|BCIA Chief Executive Officer, Dr Phil Gurney|
|New Opportunities for Brown Coal|
|In recent months, the Australian manufacturing sector has been in the spotlight for all the wrong reasons. |
|Announcements of company closures such as Ford, Holden and Toyota in the car industry, and Alcoa in the aluminium sector, have had a significant impact on local employment prospects, and will have flow-on effects such as a drop in demand for electricity. |
If Australia is to retain a world class manufacturing capability, there must be compelling reasons for the manufacturing to be done locally – otherwise the industry will continue to move off shore. The unique chemical makeup of Victorian and South Australian brown coal assets has the potential to give Australia such an unassailable local advantage.
Brown-coal derived manufacturing opportunities will not be created overnight, and new industries will need to address environmental considerations. However, the ability to produce a wide range of products from coal has the potential to underpin a number of industry sectors, from manufacture of liquid fuels and fertilisers, through to production of biodegradable plastics, petrochemicals and upgraded coal products.
The creation of a manufacturing hub, supporting a wide range of manufacturing sectors, will require Australia's State and Commonwealth Governments to take the lead in addressing the common challenges.
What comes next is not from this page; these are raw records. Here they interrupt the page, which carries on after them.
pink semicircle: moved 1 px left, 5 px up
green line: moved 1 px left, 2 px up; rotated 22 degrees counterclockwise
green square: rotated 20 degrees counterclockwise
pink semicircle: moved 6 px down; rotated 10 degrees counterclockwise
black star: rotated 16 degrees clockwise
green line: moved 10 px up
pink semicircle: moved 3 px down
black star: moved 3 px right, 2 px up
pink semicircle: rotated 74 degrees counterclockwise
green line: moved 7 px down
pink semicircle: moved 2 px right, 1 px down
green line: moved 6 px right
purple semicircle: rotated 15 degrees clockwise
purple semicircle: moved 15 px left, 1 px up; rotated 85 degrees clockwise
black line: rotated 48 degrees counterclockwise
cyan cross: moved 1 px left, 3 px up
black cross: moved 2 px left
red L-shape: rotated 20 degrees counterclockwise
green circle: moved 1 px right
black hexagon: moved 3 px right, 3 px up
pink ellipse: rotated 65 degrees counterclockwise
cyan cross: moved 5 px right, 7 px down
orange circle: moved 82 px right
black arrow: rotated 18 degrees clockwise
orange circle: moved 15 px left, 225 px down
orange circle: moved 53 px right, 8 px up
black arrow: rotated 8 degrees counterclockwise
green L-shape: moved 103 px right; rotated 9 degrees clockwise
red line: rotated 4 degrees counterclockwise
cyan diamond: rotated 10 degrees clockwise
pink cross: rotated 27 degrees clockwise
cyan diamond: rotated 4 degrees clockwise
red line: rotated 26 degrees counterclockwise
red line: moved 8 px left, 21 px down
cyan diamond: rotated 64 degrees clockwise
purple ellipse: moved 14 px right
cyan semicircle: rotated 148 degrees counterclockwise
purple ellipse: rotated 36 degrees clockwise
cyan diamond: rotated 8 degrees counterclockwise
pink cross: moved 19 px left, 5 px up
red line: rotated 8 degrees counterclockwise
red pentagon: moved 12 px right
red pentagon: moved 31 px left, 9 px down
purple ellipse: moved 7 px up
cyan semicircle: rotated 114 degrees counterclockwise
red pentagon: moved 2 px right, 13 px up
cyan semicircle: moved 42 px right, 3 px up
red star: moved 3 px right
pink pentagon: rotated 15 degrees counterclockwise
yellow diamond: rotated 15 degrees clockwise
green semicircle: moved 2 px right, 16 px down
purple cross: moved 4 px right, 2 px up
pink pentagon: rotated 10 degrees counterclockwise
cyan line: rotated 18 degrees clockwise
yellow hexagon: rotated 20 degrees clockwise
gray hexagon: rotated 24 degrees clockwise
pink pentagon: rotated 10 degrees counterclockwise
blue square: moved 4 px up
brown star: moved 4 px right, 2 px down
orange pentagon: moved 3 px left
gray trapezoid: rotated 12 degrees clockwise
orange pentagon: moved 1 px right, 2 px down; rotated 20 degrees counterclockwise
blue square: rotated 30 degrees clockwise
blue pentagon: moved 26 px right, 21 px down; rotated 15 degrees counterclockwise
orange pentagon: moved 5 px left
These include transport and logistics infrastructure, carbon capture and storage facilities, R&D to localise technology to address the unique properties of Australia’s brown coals, as well as the provision of a policy environment that encourages industry players to work collaboratively in projects requiring common infrastructure.
| BCIA, together with its members, has put a submission to Government through the manufacturing industry taskforce, and will be seeking to continue to support the R&D needs of the future industry.|
In this issue of Perspectives on Brown Coal (Perspectives) we once again have an excellent range of articles.
Picking up on the theme of manufacturing, Ken Anderson provides a follow up to his well received presentation from BCIA’s December seminar, and outlines how Thermaquatica is developing a new oxidative process for generation of coal derived chemicals.
Sharmen Rajendran, a PhD student at Monash University, provides his personal view of the Shell Global Energy forum, where he presented a paper as one of four finalists from universities across eastern Australia.
Lian Zhang provides an update on the BCIA funded brown coal oxy-fuel project that he has just completed in conjunction with Shanghai Boiler works, local electricity generators and international research partners. Lian also gives us an update on the Australia-China seminar co-sponsored by BCIA and ATSE.
You will also find all the news about other events in BCIA’s seminar program, the progress of our PhD top-up scholarship program, and our skills development activities.
As always, I trust that you will enjoy this issue of Perspectives.